Yes, these boats need to be maintained, just like all of them, and the rigging kept ship-shape. Is there a sailboat where you wouldn't want to do that? I saw a lot of keel-stepped boats dis-masted this year at the Southern Straits race - too much canvas for the conditions (operator error). Don't use more canvas than your rig can handle. Want to race in storms? Buy a storm trysail and a storm jib. Deploy them before you need to. Don't run under a full main and Spinnaker in 40+ knots of wind while the Barometer is plummetting and windspeed is increasing, and you'll blow past the entire fleet with your hankerchiefs up, while they blow out their sails and find the top section of the masts sticking through their decks. Get it? While you're at it, if you want to race in serious conditions, buy proper harnesses and jacklines, and use them. Put large stainless steel backings on your hard points. Close your hatches companionway washboards when the going gets rough so you won't be swamped if you broach or get pooped by a following wave breaking into your cockpit. Be safe and be smart.
But I digress. I brought aboard a friend who’s all but stopped counting his global circumnavigations – he spent 9 years teaching offshore sailing while crossing the world’s oceans with novice students aboard his custom-built, full-keeled boat. I commented that I wasn’t sure my boat would be that great offshore. He didn’t hesitate to reply that with the right preparation, he would sail my boat anywhere in the world; he’s sailed from Vancouver, BC, to the North Sea via the Panama Canal in a boat nowhere near as capable or well-built. He reminded me not to listen to the opinions of boaters who haven’t owned and seriously sailed the same boat. Hmmmm. Food for thought, indeed. No offence intended.
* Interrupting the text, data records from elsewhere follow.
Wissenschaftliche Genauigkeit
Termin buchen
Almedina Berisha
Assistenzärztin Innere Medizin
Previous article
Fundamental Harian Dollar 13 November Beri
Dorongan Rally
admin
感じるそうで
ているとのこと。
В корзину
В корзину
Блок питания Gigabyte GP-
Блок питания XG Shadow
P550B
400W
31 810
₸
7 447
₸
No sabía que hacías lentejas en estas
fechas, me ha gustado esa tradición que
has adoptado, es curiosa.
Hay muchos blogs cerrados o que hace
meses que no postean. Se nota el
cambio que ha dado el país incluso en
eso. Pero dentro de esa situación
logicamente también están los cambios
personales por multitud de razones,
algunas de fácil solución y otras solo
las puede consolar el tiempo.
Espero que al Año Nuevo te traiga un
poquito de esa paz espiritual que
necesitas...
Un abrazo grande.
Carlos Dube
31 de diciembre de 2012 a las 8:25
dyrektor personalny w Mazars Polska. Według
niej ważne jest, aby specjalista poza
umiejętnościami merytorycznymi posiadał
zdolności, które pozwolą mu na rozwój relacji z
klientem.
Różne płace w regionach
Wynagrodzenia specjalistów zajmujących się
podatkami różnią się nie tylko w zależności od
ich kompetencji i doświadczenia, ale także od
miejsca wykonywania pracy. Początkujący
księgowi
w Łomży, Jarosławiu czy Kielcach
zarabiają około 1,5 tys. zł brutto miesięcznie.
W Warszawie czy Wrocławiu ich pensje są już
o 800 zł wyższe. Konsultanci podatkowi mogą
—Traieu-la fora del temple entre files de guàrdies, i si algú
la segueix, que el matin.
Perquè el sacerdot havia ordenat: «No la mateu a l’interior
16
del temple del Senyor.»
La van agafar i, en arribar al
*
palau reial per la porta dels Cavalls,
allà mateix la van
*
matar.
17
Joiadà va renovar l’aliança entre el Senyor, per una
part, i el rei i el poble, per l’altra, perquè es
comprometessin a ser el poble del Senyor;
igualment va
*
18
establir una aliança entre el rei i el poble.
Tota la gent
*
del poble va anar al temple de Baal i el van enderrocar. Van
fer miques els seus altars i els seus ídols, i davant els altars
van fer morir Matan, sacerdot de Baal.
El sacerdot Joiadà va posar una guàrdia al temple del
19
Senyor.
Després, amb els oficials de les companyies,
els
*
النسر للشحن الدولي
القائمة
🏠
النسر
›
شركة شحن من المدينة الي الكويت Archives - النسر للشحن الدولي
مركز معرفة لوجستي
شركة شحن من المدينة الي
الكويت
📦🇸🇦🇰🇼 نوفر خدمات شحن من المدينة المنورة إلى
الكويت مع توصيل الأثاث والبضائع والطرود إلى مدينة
So in summary; of course it isn’t a year 2000+ design. It has to be measured against its contemporaries to come up with a fair evaluation of the boat’s capabilities. Well-maintained examples compare favorably with other brands currently valued at double the price or more. So if you are a value-seeker, and are willing to do a little of your own homework to dig up some facts, and take a very deep look at the vessel you are considering purchasing, you may just find that a Lancer gives you great value for your dollar, in a package that is safe, fun, and raises more than a few eyebrows as you gracefully slide past more expensive boats of the same vintage (oh - and high-volume modern cruising boats that I wouldn't take out in serious weather). I have yet to bump into a Lancer owner (of one of their bigger boats) who wasn’t delighted with his or her vessel. Good sailing to all of you!
Last edited by SeaLifeSailing; 04-24-2010 at 09:33 PM.